There's a showdown at the House Energy and Commerce Committee corral. Seven Blue Dog Democrat members are banding together, and if they don't get their way, they can gun down the health care bill.
The Blue Dog Seven are spooked by pressure from their constituents and recent polls that show American's approval of Obama's health care initiative has dropped below 50 percent for the first time.
Drive across the seven states they represent: Arkansas, Georgia, Indiana, Louisiana, Ohio, Tennessee, and Utah, turn on your car radio, and you'll know why public opinion has changed. According to Pew research, 22 percent of Americans get their news from talk radio. And conservative talkers have been lying to their listeners about what's in the health care bill.

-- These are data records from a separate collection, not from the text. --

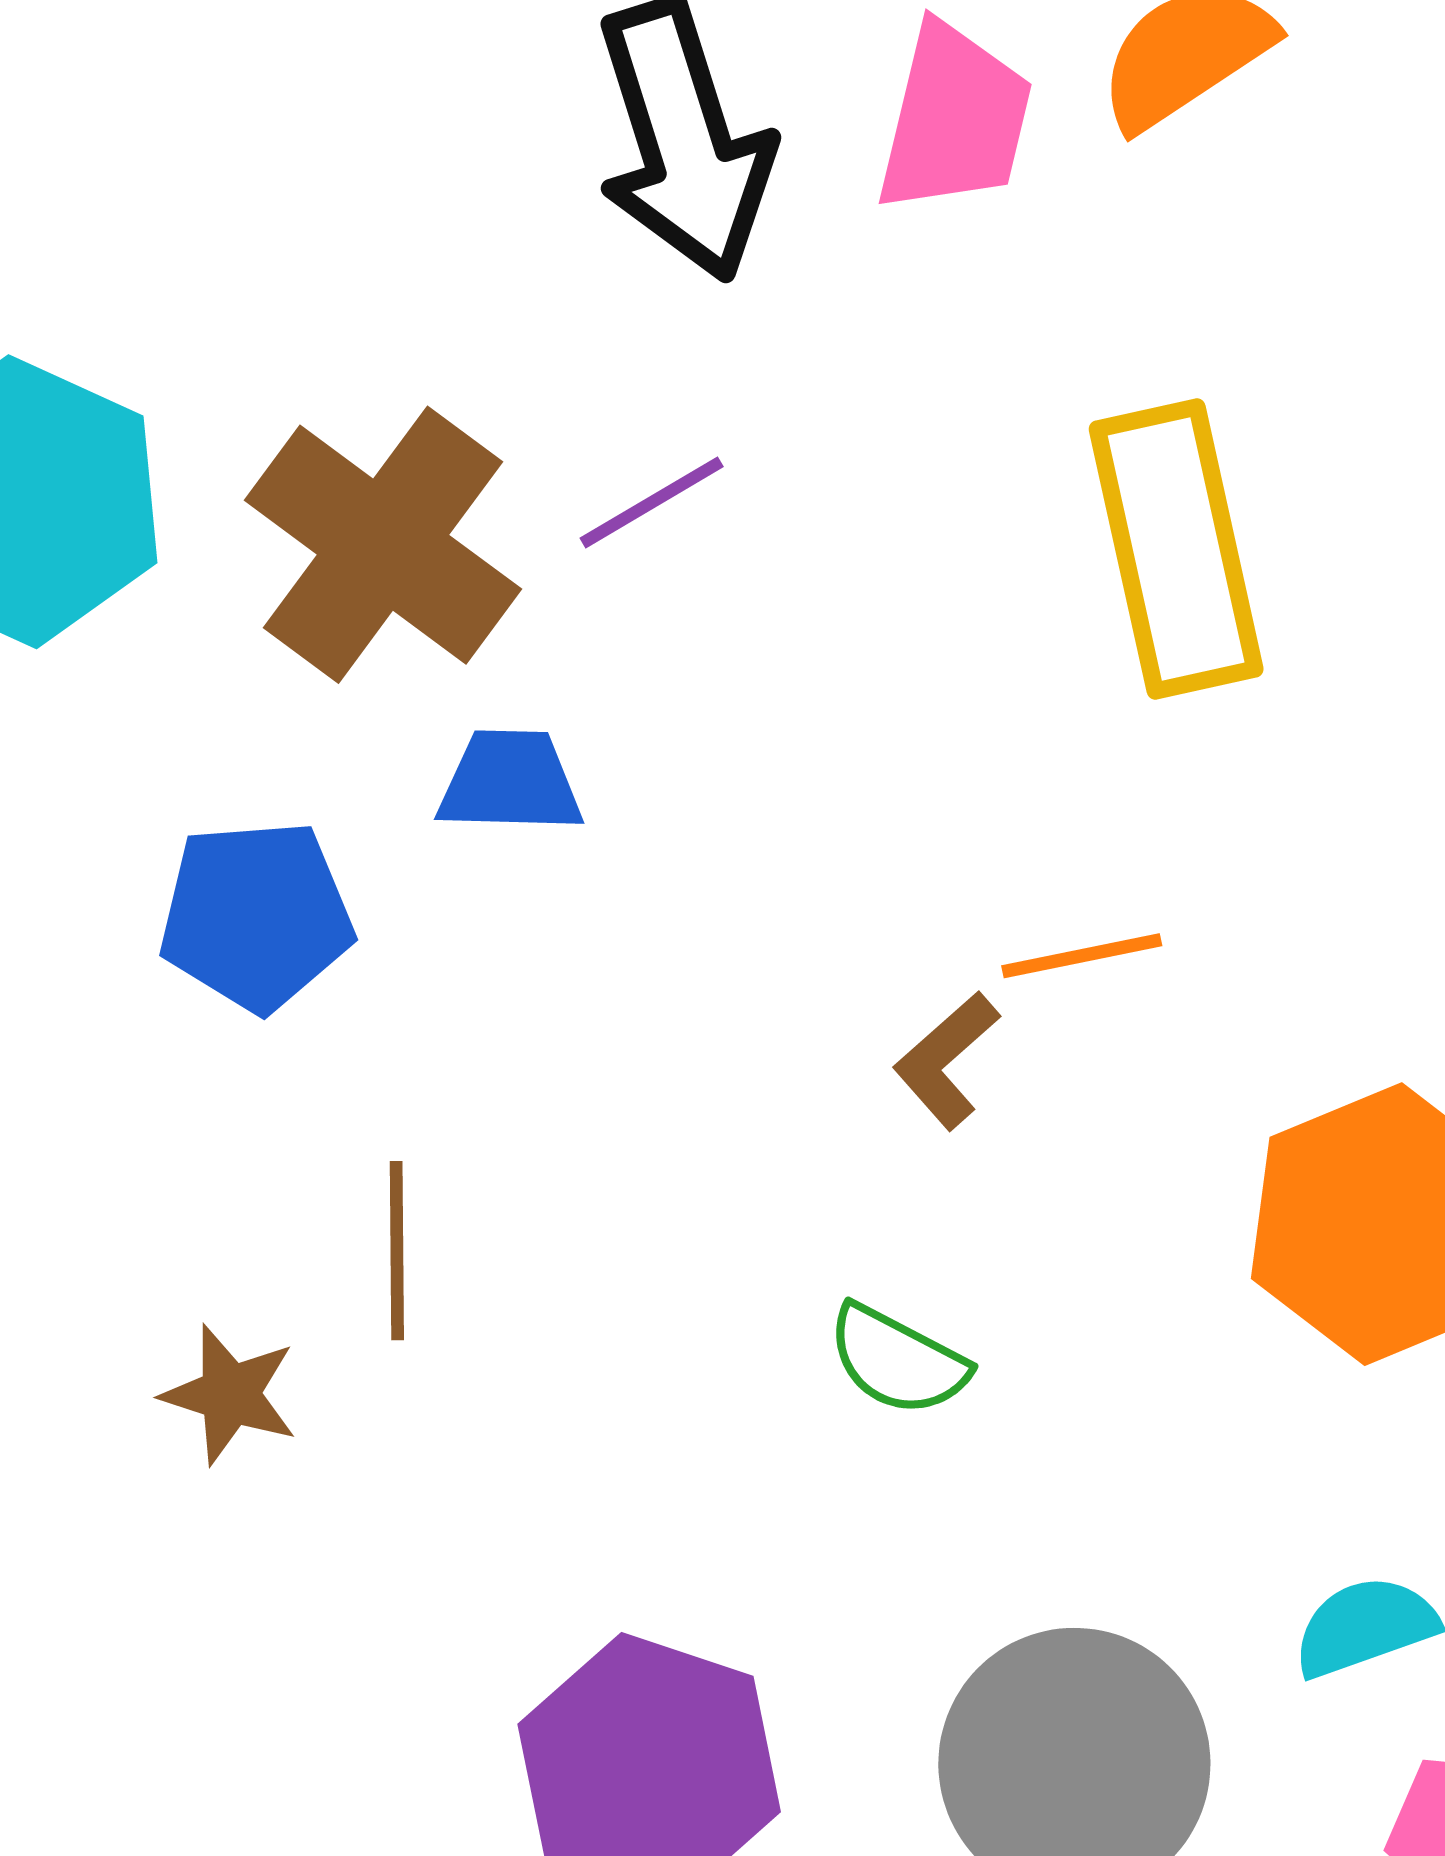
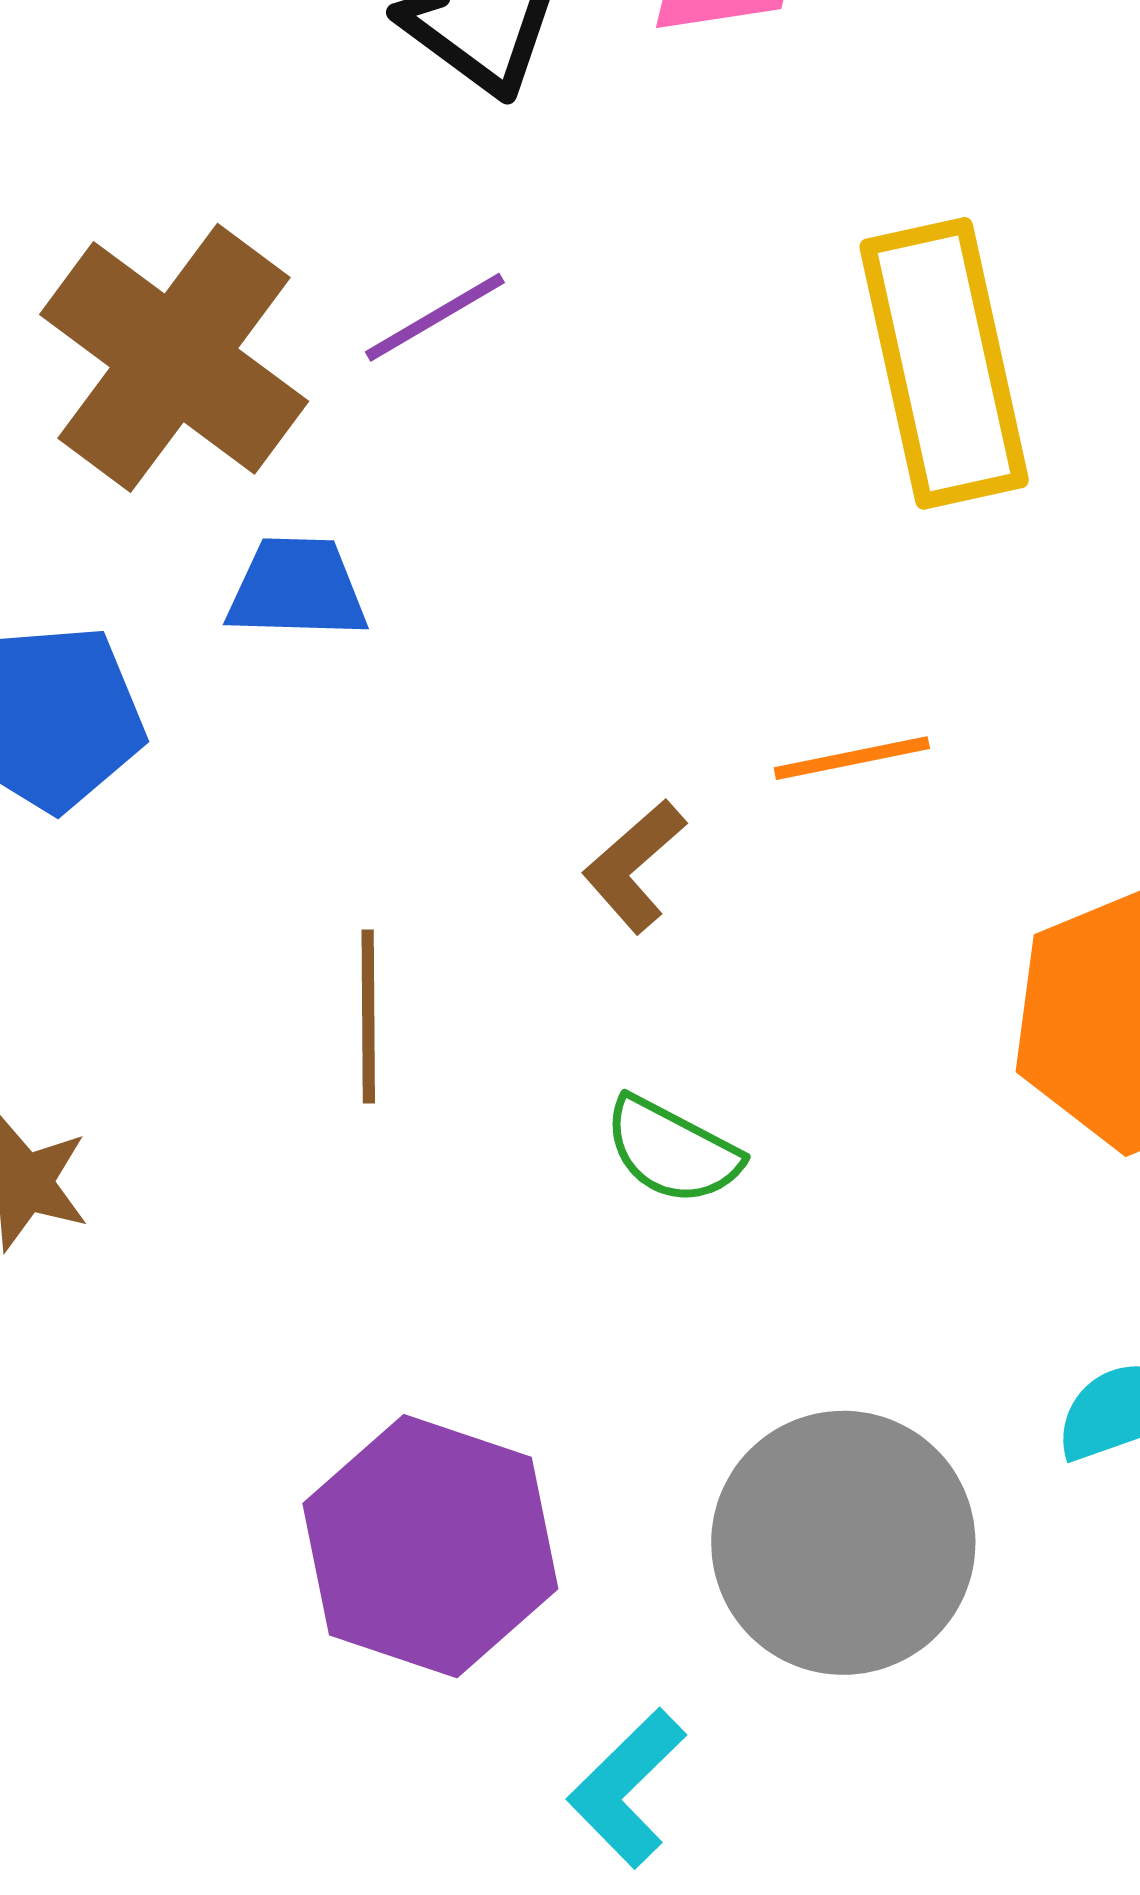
brown L-shape: (946, 1060) -> (634, 866), moved
brown line: (397, 1251) -> (368, 1017), moved

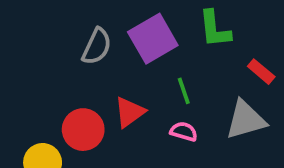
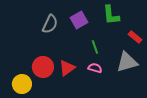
purple square: (153, 39) -> (79, 20), size x0.7
red triangle: (130, 112) -> (67, 68), moved

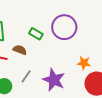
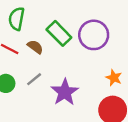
green rectangle: (36, 34) -> (59, 33), size x1.5
orange star: (84, 63) -> (114, 78), moved

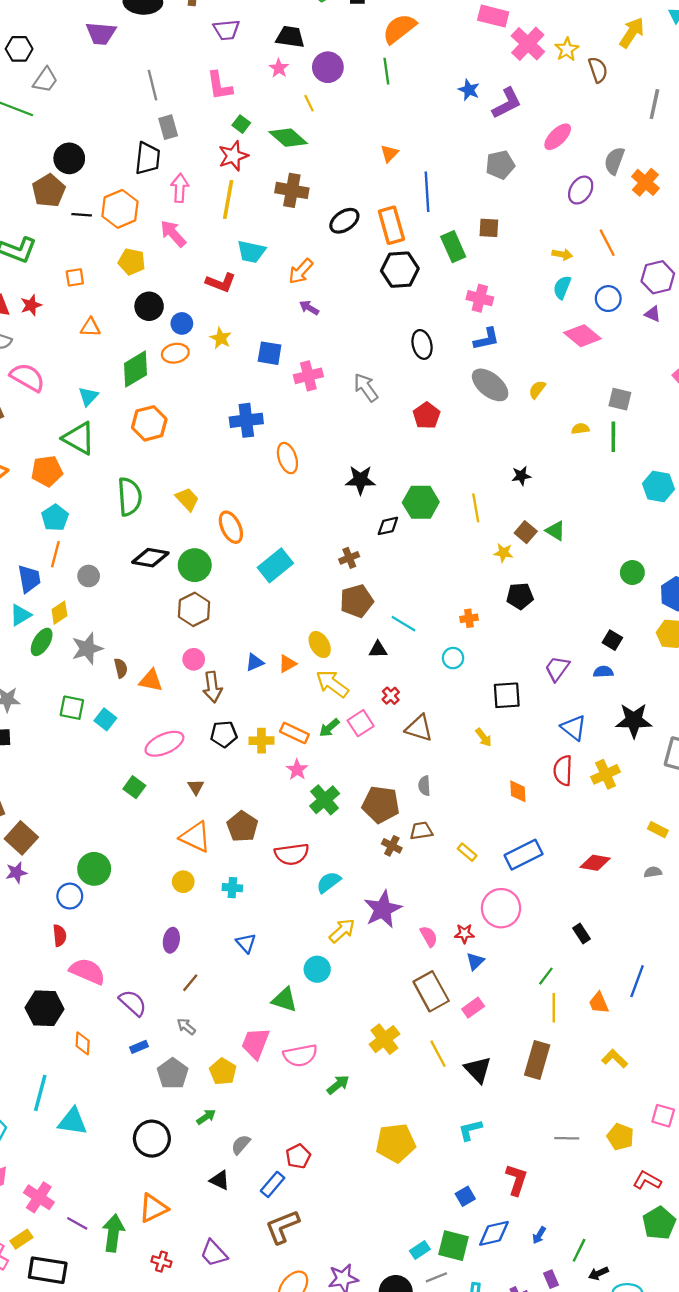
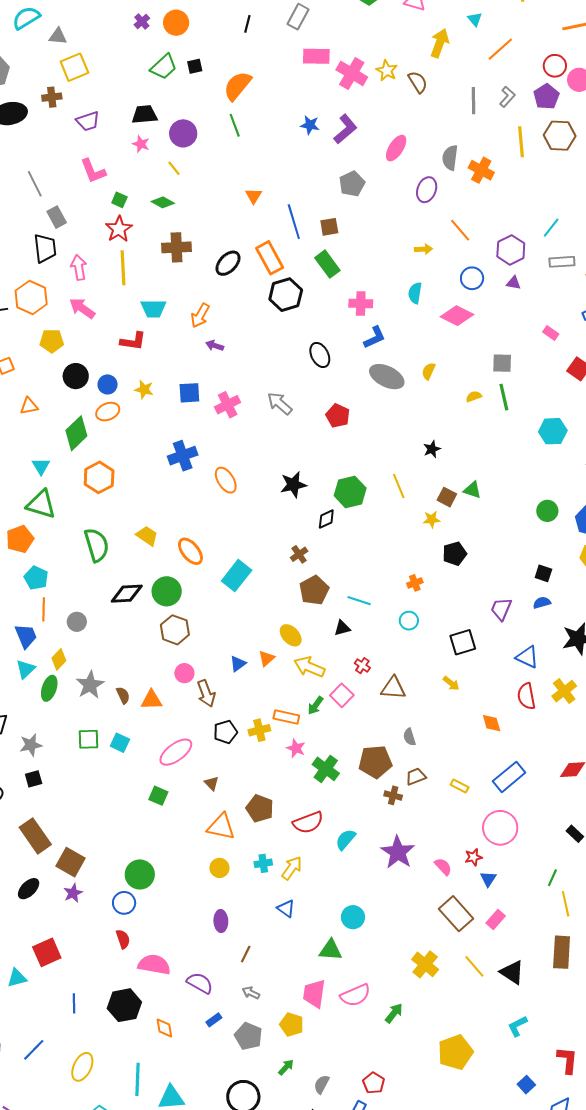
green diamond: (288, 138) -> (163, 202), size x0.7
brown square: (489, 228) -> (329, 227), moved
cyan semicircle: (562, 287) -> (415, 293), moved
yellow arrow: (342, 931) -> (292, 868), moved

Lies from Sean Hannity like, "If you don't have private insurance the year that this bill is passed, you can't get that later on from your employer." Lies from Rush Limbaugh that the bill would "outlaw individual private coverage." Lies provided in talking points from the Republican National Committee like "Democrats are proposing a government controlled health insurance system, which will control care, treatments, medicines and even what doctors a patient may see."
Tell a lie often enough, and people will believe it.
And there is nobody there to call them on their lies. Nobody there to set the record straight. Nobody to push back against the propaganda that corporate radio promotes in its own political self interest. In the Blue Dog Seven states, just three stations broadcast any kind of progressive talk. Three progressive radio stations in seven entire states. But Sean Hannity "freely" prevaricates on dozens of radio stations; Rush Limbaugh deceives people on 98 in those seven states alone. 98 publicly owned frequencies where public debate comes second to selling ads for Snapple.
Special assistant to the President for Science, Technology, and Innovation Policy, Susan Crawford told Broadcasting and Cable magazine, "The administration understands the important role traditional terrestrial broadcasting continues to play."
Maybe they should be listening to FCC Commissioner Michael Copps, who says in Broadcast Blues, "If you're concerned about health care or you're concerned about the environment as your number one issue, fine, but a piece of advice from me, is you better make media reform your number two issue, because you won't get anywhere on number one without media reform."
Former Republican Senator Trent Lott had it right when he said Conservative Talk Radio is running the country. There needs to be a showdown, but it's the 1996 Telecommunications Act that should be gunned down.